Trade-management rules (practical discipline):
– Use stop losses (you can’t know outcomes).
– Two-trade morning rule: if you lose two specified trades (first larger, second ≤50% size), stop trading for the day (or PM session). After a losing day, reduce risk on next trading day (e.g., trade 2 contracts if prior losses were 10 & 5 until you recover a set percentage).
– Take partials, leave a small runner to target liquidity; don’t overstay positions or turn intraday guesses into long swing exposures.
– Loss & drawdown mindset: losing trades are inevitable; manage how you lose, log every trade, and rebuild systematically. Backtesting, journaling and repetitive practice create “pseudo-experience” and pattern recognition.

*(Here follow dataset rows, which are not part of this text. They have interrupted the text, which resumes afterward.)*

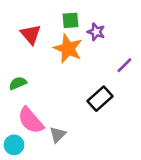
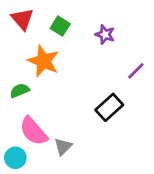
green square: (70, 20) -> (60, 26), moved, turned 36
red triangle: (31, 34) -> (22, 19), moved
orange star: (68, 49) -> (43, 61), moved

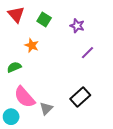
orange star: (43, 61) -> (32, 45), size x0.6
purple line: (136, 71) -> (88, 53), moved
black rectangle: (109, 107) -> (80, 97), moved

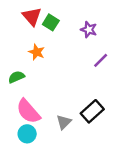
red triangle: (16, 14) -> (32, 17), moved
gray triangle: (46, 108) -> (64, 122), moved
cyan circle: (11, 117) -> (27, 134), moved

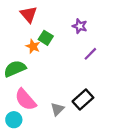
green square: (51, 22) -> (46, 38), moved
green semicircle: (16, 77) -> (15, 69), size x1.5
cyan circle: (27, 134) -> (14, 120), moved

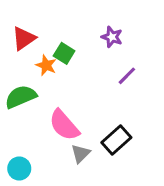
red triangle: (29, 14) -> (24, 38), moved, turned 36
pink semicircle: (26, 100) -> (64, 125), moved

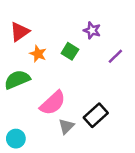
green square: (64, 53) -> (70, 51), moved
purple line: (127, 76) -> (115, 56), moved
pink semicircle: (64, 125) -> (53, 103), turned -92

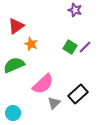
purple star: (92, 30) -> (75, 10), moved
green square: (70, 51) -> (70, 47), moved
purple line: (115, 56) -> (85, 47), moved

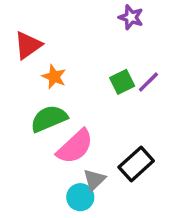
green square: (70, 47) -> (122, 82), turned 32
green semicircle: (14, 65) -> (49, 119), moved
cyan circle: (13, 113) -> (80, 197), moved

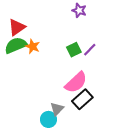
green semicircle: (49, 119) -> (16, 45), moved
pink semicircle: (75, 147) -> (76, 82), moved

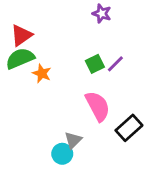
orange star: (33, 46) -> (42, 73), moved
pink semicircle: (76, 82) -> (98, 106), turned -75
black rectangle: (82, 99) -> (129, 128), moved

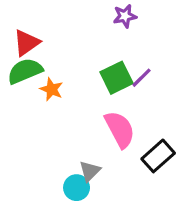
purple star: (102, 14) -> (125, 16), turned -30
green square: (95, 64) -> (116, 78), size x1.4

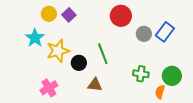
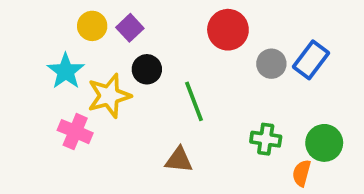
black circle: (79, 63) -> (147, 69), moved
pink cross: (49, 88) -> (75, 132), moved, turned -36

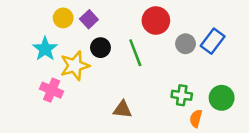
green line: (194, 101) -> (135, 53), moved
orange semicircle: (302, 173) -> (196, 118), moved

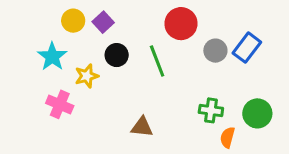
yellow star: (75, 66) -> (87, 76), size x0.7

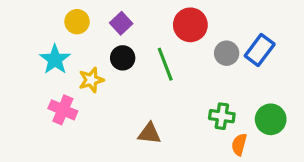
purple square: (103, 22) -> (121, 23), moved

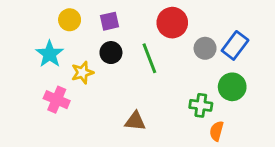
purple square: (121, 23) -> (109, 21), turned 30
green circle: (271, 119) -> (232, 87), moved

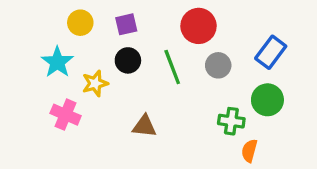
gray circle: (205, 48) -> (218, 65), moved
brown triangle: (135, 121) -> (144, 126), moved

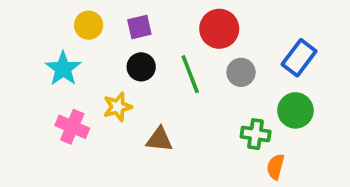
yellow star: (95, 83) -> (118, 107), moved

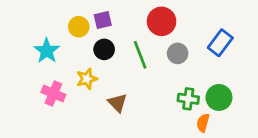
yellow circle: (89, 25) -> (79, 27), moved
green circle: (295, 110) -> (219, 97), moved
brown triangle: (159, 139) -> (117, 103), turned 40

– Market choice & study advice: concepts transfer across asset classes (Forex, indices, commodities), but for real-time examples study US index futures (ES/NQ) since data and examples are easy to observe. Forex can be highly manipulated and less consistent; trade what fits your location, regulation and comfort.
– Career / lifestyle advice: don’t quit your job until you have consistent profitability for ~2 years, two years of living expenses saved, and recommended minimum trading equity (~$100k). Avoid trying to hurry success for social media or funded-account fame.
– Teaching philosophy: develop your own adapted model — don’t blindly copy. Specialize in one (or two) markets and timeframes that suit your personality. Embrace the discipline of backtesting and journaling; patience and repetition are required.
– Current environment & final cautions: markets have become tougher and more event-driven recently; expect choppiness and false moves. Be conservative, stick to rules, and avoid chasing hype or “get-rich-quick” bootcamp promises.